In the terms of ligation, we performed in two ways in parallel. The first one is ligate for 20 minutes at 16℃, in comparison, the second ligation of the same products is conducted in 16℃ overnight.
Here comes transformation after ligation, we have both chemical competent cells and electrocompetent cells, there is no big difference between them, the only thing is electroporation has higher efficiency when compared to heat shock transformation.
Confirmation
As soon as we observe colonies after transformation, we need to confirm the products. The first step we do is usually a colony PCR to check if the insert is in the vector; however the colony PCR does not work every time. If it works, we will select the good ones to inoculate, otherwise randomly select some colonies to do the inoculation. The plasmid extraction is done on the overnight inoculated culture, and then we can confirm the size by digestion the plasmid. Only if the sample preceded these two confirmations, we will send the good ones to sequence, which will be the final confirmation.
G-blocks
Meanwhile, we also built the construct with lac operator in between the promoter and gene with gBlocks. We designed the gBlocks and assembled them together, followed by ligating the insert into pSB1C3 backbone. The positive colonies also need to go through three confirmation steps mentioned above before we conclude we made them.

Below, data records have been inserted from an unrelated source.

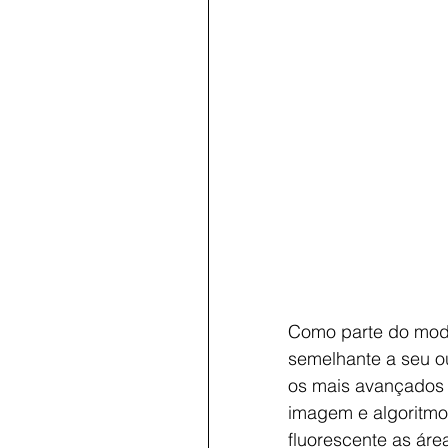
Como parte do mode
semelhante a seu o
os mais avançados 
imagem e algoritmo
fluorescente as ár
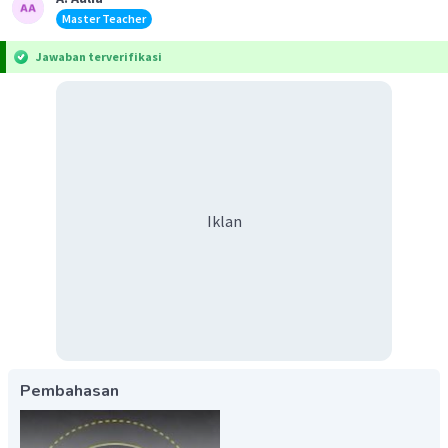
Master Teacher
Jawaban terverifikasi
Iklan
Pembahasan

For more details of the labwork and the wetlab difficulties as well as how we overcame them, please consult the page of our wetlab journal.
Our Bricks
Of course we met a lot of difficulties during the cloning work, but we kept trying different ways to overcome the obstacles, and finally we made the following bricks.
- BBa_K1060001 This is a coding biobrick with the insert length of 1386bp, it is EBF synthase gene from Streptomyces coelicolor in pSB1C3 backbone.
- BBa_K1060002 This is another coding biobrick with the insert length of 1725bp, it is EBF synthase gene from Artemisia annua in pSB1C3 backbone.
- BBa_K1060008 This is an intermediate biobrick with EBF of Artemisia annua in front of double terminator.
- BBa_K1060009 This is a generator biobrick with the insert length of 1924bp, it is medium constitutive expression of EBF synthase from Artemisia annua, in the pSB1C3 backbone.
- BBa_K1060014 This is another generator biobrick with the insert length of 1923bp, it is strong constitutive expression of EBF synthase from Artemisia annua, in the pSB1C3 backbone.
- BBa_K1060011 This is a generator biobrick with the insert length of 1965bp, it is medium constitutive expression of EBF synthase from Artemisia annua with lac operator after the promoter.